Sure, I'm not advocating that all submissions happen as one PR. The way I understand it, it is you who is advocating the extreme position that all PRs should always contain a single commit.

> Keeping this PR's commits is just a way to mitigate one of the negative consequences of kitchen sink PRs. It does so by impacting negatively others aspects of source control, and does nothing to mitigate other negatives aspects of kitchen sink PRs,

Frankly I don't think this makes any sense at all.

> such as review fatigue (see a specific example below).

The other side of the coin is submitter fatigue.

I've seen this happen:

1. Submitter submits a PR, containing two commits: a change, and a refactoring required for the change.
2. Reviewers ask the submitter to split it into two PRs.
3. Submitter resubmits the refactoring as a separate PR.
4. The refactoring PR sits in the review queue forever because at best, it does nothing, at worst it introduces a regression. Reviewers who did not see or bother to read the first PR ask what this refactoring is for and why it's needed.
5. Submitter is fed up and leaves.

> Consider this PR: https://github.com/BitcoinUnlimited/BitcoinUnlimited/pull/164
>
> You can see in the comments that I asked the original author to split it up because it was a kitchen sink and very hard to review in its current form. This was ignored. The PR ended up containing a bug that would cost about $12 500 to one of the users of the software, plus a fair amount of reputational damage. The change containing the bug did not need to be bundled with the rest of the PR, and would have almost certainly be noticed if it had been made on a PR of its own.
>
> Bundling several changes in the same PR has real world consequences that go beyond screwing up source control.

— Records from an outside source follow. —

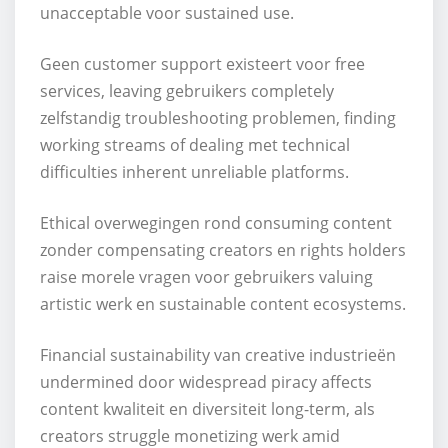
unacceptable voor sustained use.
Geen customer support existeert voor free
services, leaving gebruikers completely
zelfstandig troubleshooting problemen, finding
working streams of dealing met technical
difficulties inherent unreliable platforms.
Ethical overwegingen rond consuming content
zonder compensating creators en rights holders
raise morele vragen voor gebruikers valuing
artistic werk en sustainable content ecosystems.
Financial sustainability van creative industrieën
undermined door widespread piracy affects
content kwaliteit en diversiteit long-term, als
creators struggle monetizing werk amid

I don't think that's a fair example at all.

What exactly prevents reviewing a PR consisting of multiple commits differently from multiple PRs consisting of one commit?

In both cases, you can:
- look at each change individually
- add review comments on the change, either on the change in entirety or on individual lines
- selectively pick and merge a subset of the submitted changes (though, GitHub makes this more difficult for multi-commit PRs).

I can only guess that by "difficult to review" you mean from only looking at the "diff" tab; however, I think it's disingenuous to say that if you are not using the tools properly.

Anyway, to reiterate, this is a distinct argument from which merge strategy to use. However, generally, I think this approach is more bad than good because it pushes towards destroying information (commit messages and separation) and clumping too many minor changes into single commits.